Roasted Veggies, 3 Ways


Ever buy too many vegetables?  Last week's ambition is about to become this week's star ingredient!

Start by roasting whatever vegetables you have on hand.  Pictured here: broccoli, cauliflower, zucchini, carrots, red onion, and potatoes.  If you're new to roasting check out this awesome recipe guide by The Kitchn.


Now, use those improv skills... 


With Feta & Basil in an Omelette

Additional ingredients (serves 1):

2 eggs, 2 TBSP feta cheese, 1 TBSP chopped fresh basil.


Heat 1 TBSP olive oil in a medium saucepan.  Add the pre-roasted veggies and heat until warm.  Scramble two eggs in a bowl with a whisk or a fork, add a little salt and pepper.  Add 1 TBSP olive oil to  a second small pan.  Add the eggs.  Once the eggs set (about 2 minutes), flip the entire omelette over and cook until the eggs just become firm (about another 2 minutes).  Place the omelette on a plate and top with warm veggies, crumbled feta cheese and a pinch of fresh basil. 
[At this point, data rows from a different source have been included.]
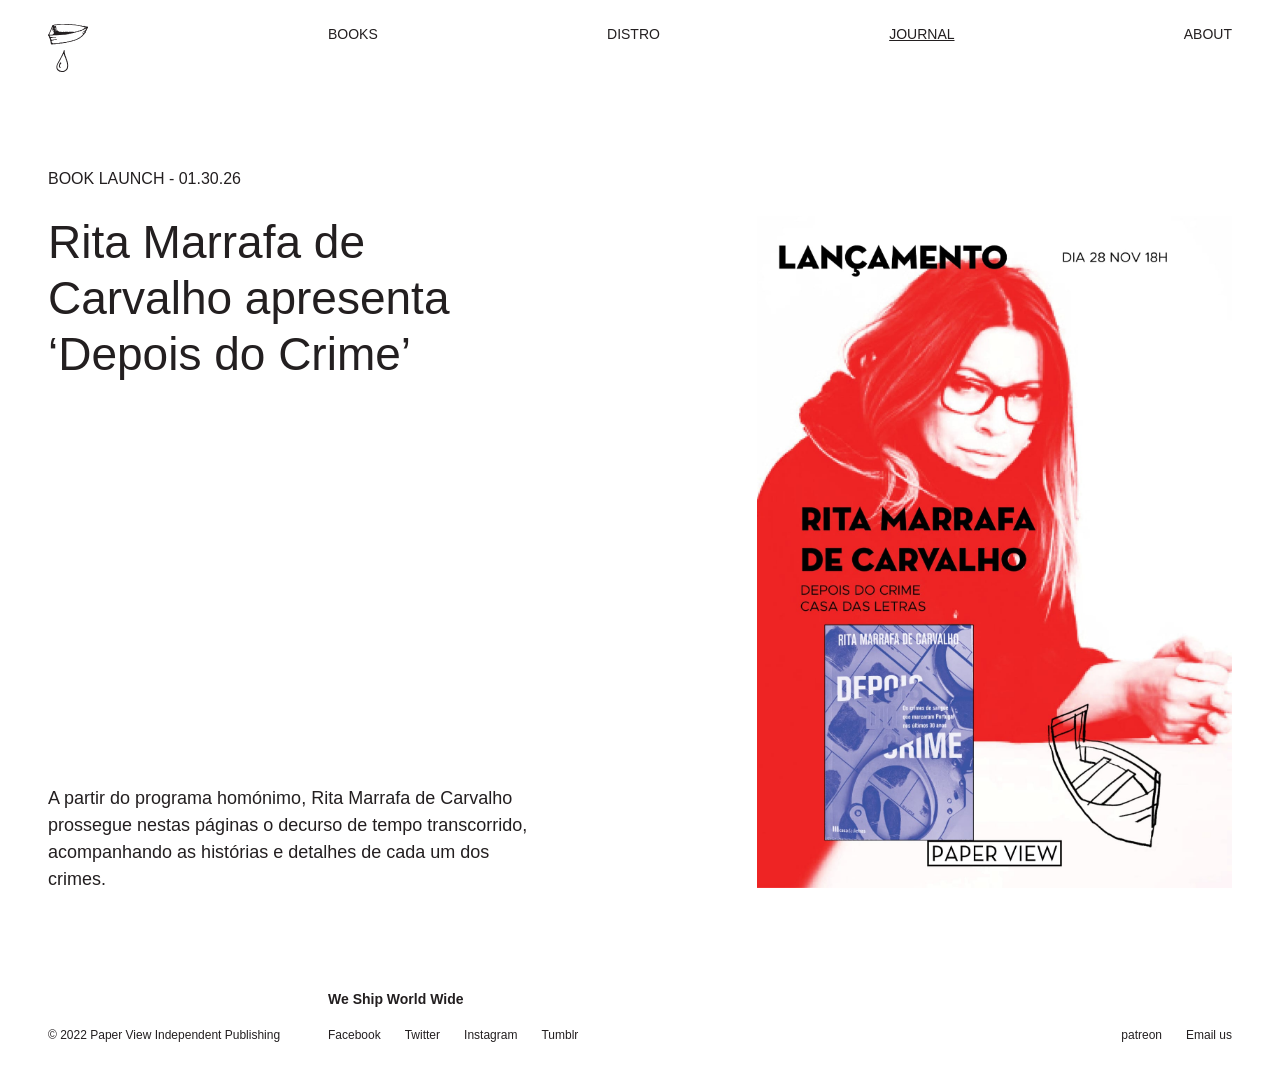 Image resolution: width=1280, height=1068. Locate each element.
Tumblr (559, 1035)
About (1208, 34)
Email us (1209, 1035)
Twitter (422, 1035)
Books (353, 34)
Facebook (354, 1035)
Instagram (490, 1035)
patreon (1141, 1035)
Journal (921, 34)
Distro (633, 34)
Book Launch (106, 178) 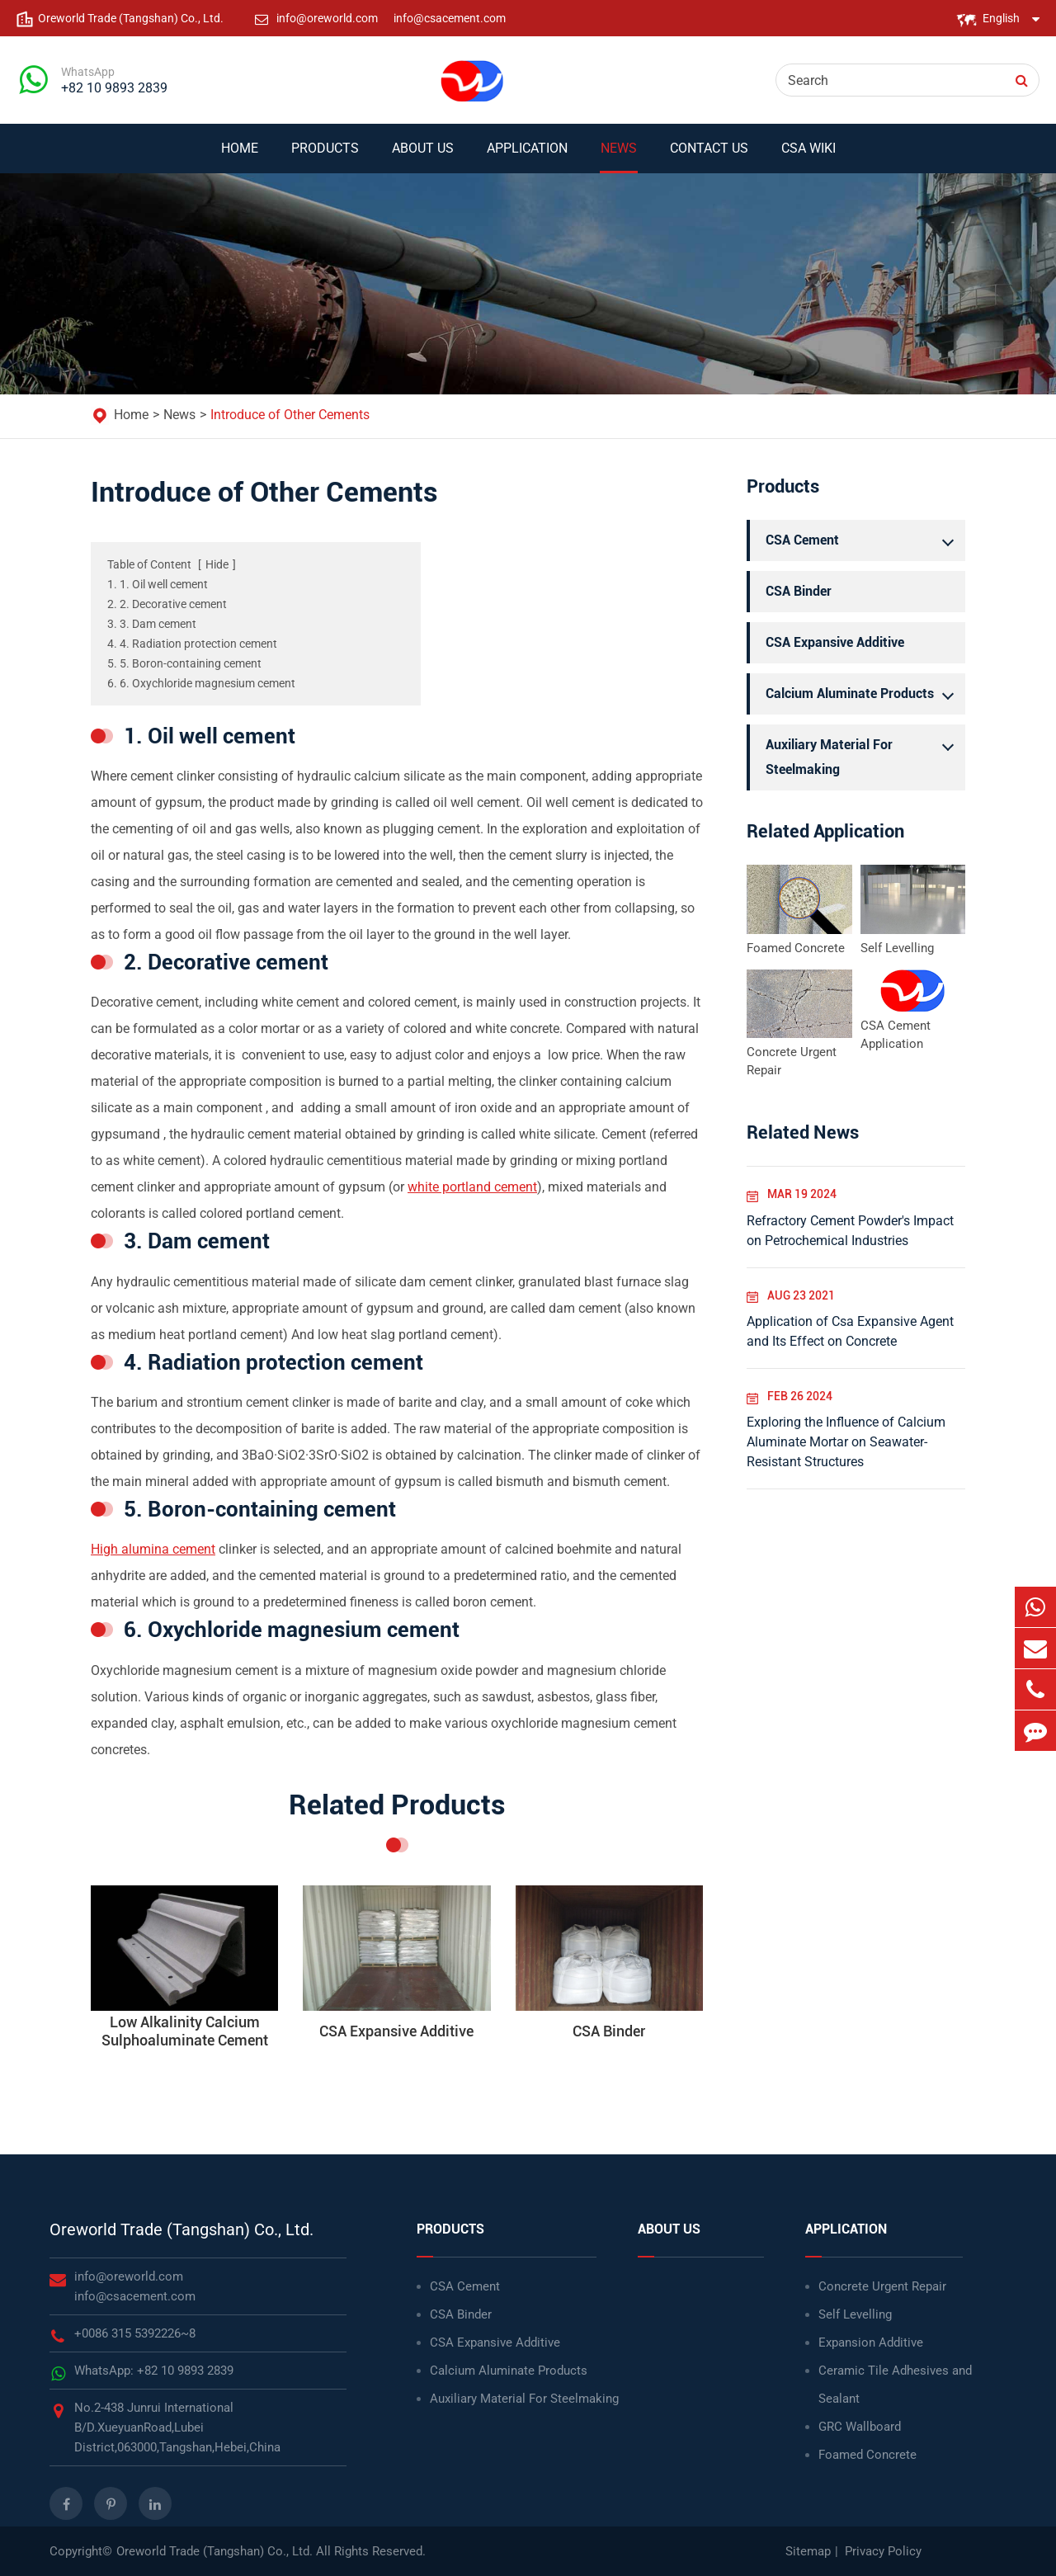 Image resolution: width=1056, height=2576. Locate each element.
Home (239, 156)
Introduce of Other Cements (290, 414)
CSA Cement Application (895, 1034)
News (619, 156)
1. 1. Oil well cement (157, 584)
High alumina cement (153, 1549)
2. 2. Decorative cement (167, 604)
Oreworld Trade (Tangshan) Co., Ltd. (182, 2229)
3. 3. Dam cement (151, 623)
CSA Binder (799, 591)
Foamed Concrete (796, 948)
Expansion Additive (870, 2342)
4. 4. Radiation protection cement (192, 643)
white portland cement (472, 1187)
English (1001, 18)
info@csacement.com (450, 18)
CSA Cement (864, 540)
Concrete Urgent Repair (792, 1061)
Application (527, 156)
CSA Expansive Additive (835, 642)
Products (325, 156)
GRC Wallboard (859, 2426)
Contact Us (709, 156)
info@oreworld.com (328, 18)
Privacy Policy (883, 2551)
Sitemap (808, 2551)
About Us (423, 156)
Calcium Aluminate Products (864, 694)
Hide (217, 564)
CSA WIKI (808, 156)
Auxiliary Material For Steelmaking (864, 755)
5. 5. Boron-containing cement (184, 663)
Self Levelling (897, 948)
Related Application (825, 831)
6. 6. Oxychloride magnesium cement (201, 683) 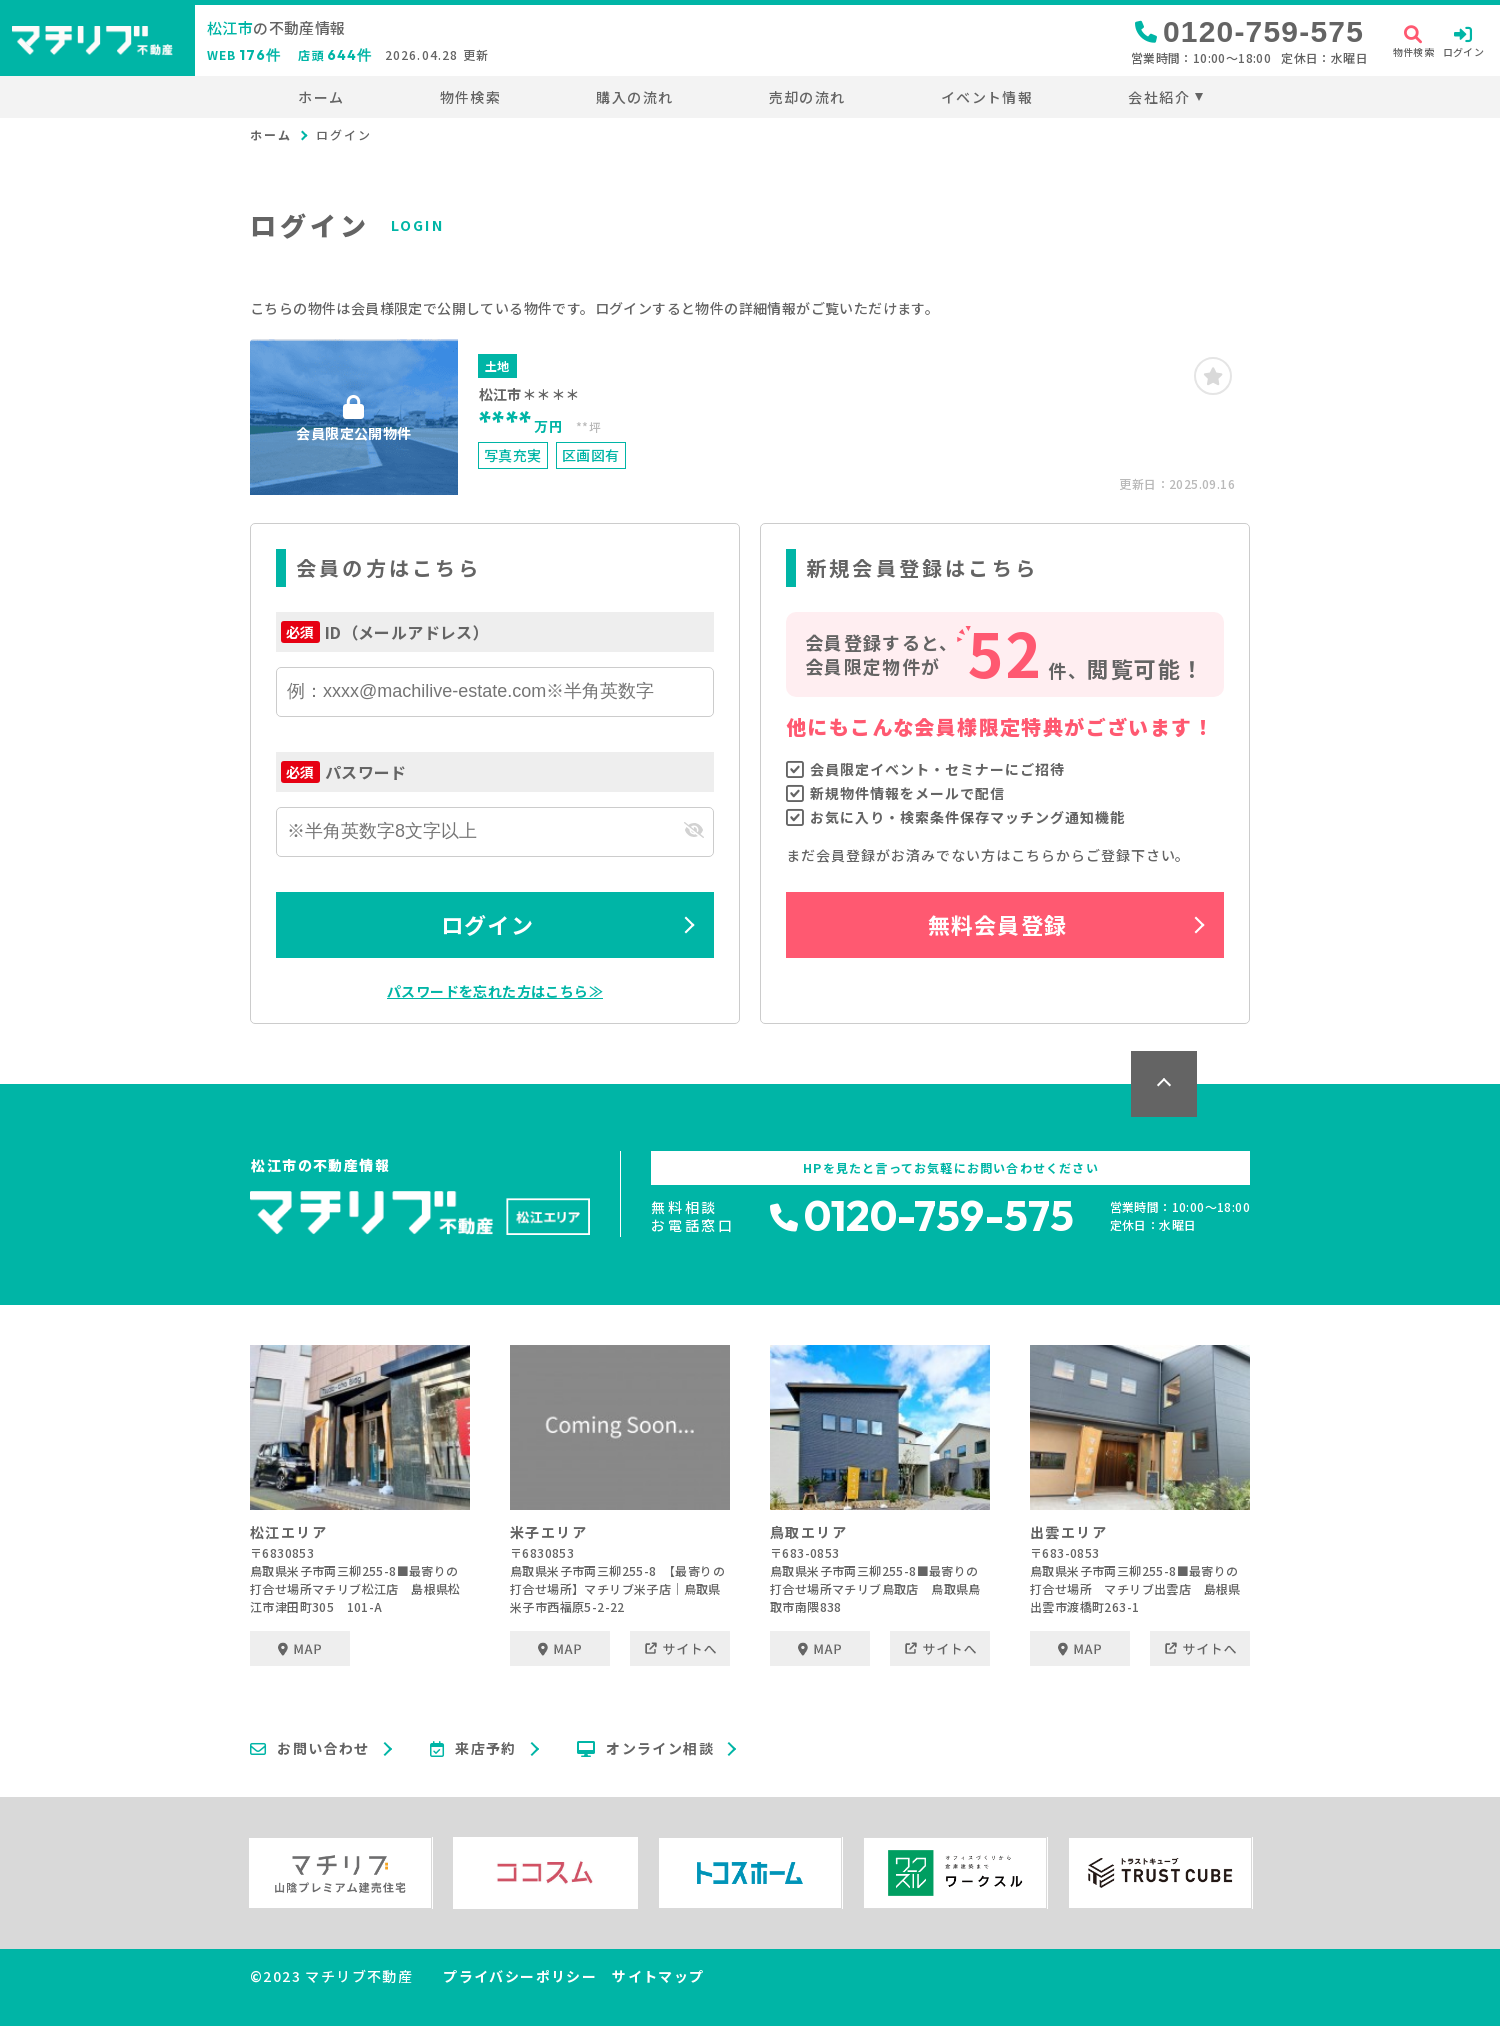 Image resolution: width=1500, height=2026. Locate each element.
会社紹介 (1159, 97)
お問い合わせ (310, 1749)
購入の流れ (634, 97)
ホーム (321, 97)
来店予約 (473, 1749)
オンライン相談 (645, 1749)
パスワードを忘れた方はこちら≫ (495, 991)
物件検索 (471, 97)
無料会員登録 (997, 924)
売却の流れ (807, 97)
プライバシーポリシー (520, 1976)
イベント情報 (987, 97)
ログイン (487, 924)
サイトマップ (658, 1976) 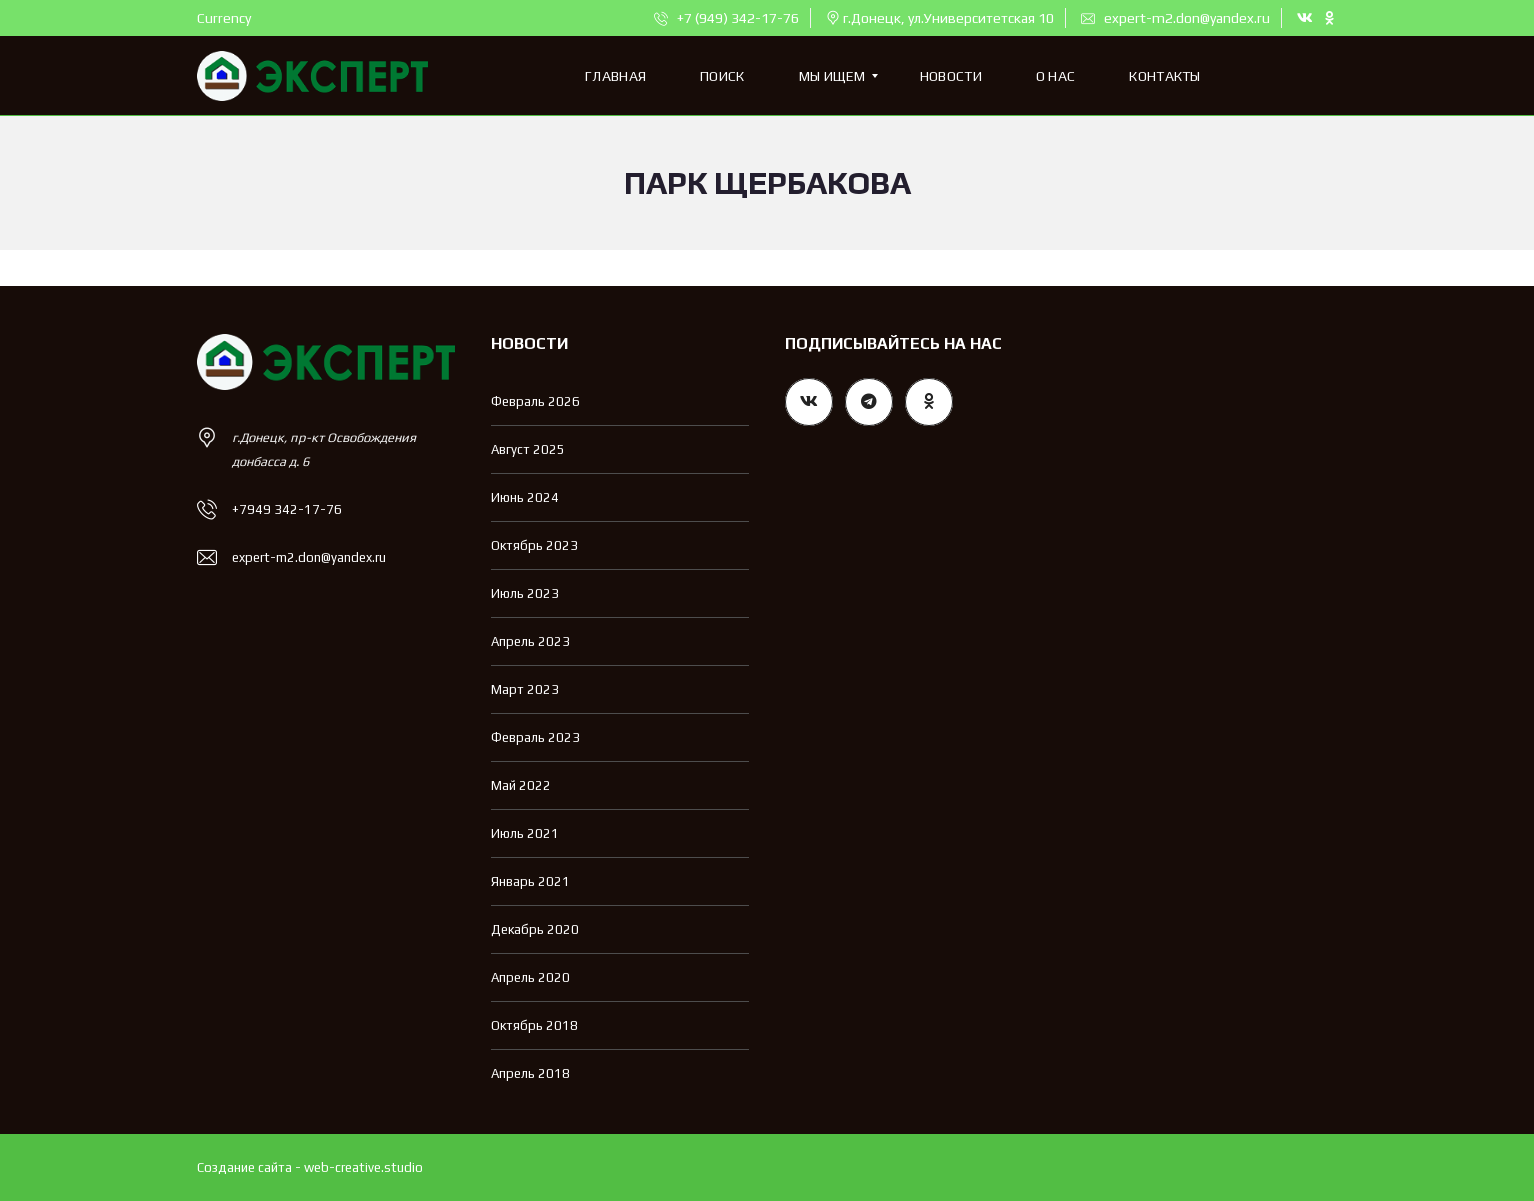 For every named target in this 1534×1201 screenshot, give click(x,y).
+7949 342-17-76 (287, 509)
Use tofu instead of egg; use a different kind of cheese; use a different herb or leave it out.


In a Whole Wheat Pita

Additional ingredients (serves 1): 

1 whole wheat pita, 2 TBSP hummus, 1 TBSP chopped fresh basil, 1/4 cup chopped tomatoes, 1 teaspoon olive oil, 1 TBSP crumbled feta cheese.


Cut pita in half and open it to make a pocket.  Spread hummus inside.  In a small bowl mix together tomatoes, basil and olive oil with a pinch of salt and pepper.  Stuff pita with roasted vegetables (warm them first if you like), and top with tomato/basil mixture and feta cheese.


Use a whole wheat wrap; tortillas, or lettuce wraps instead of pita bread: use another type of bean or tofu dip in place of the hummus; use another type of cheese on top. 



With Grilled Beef & Arugula

Additional ingredients (serves 2): 

Grilled, or pan-seared steak (1 lb), 3 cups arugula,  2 TSP sesame seeds, 2 TBSP sesame oil. 


Once your steak is cooked using the method of your choice, heat sesame oil over medium heat in a large saucepan.  Once the oil is warm, add as many roasted vegetables as you'd like and heat until warm.  Slice the steak and place in the pan with the vegetables to re-heat if needed.  Add arugula, and a pinch of salt.  Heat for a minute or until arugula just starts to wilt.  Mix everything together and serve with sesame seeds on top. 


Use cooked chicken, shrimp, fish, pork, beans, or tofu instead of steak; use spinach, kale, or chard instead of arugula; top with Sriracha and/or a drizzle of soy sauce.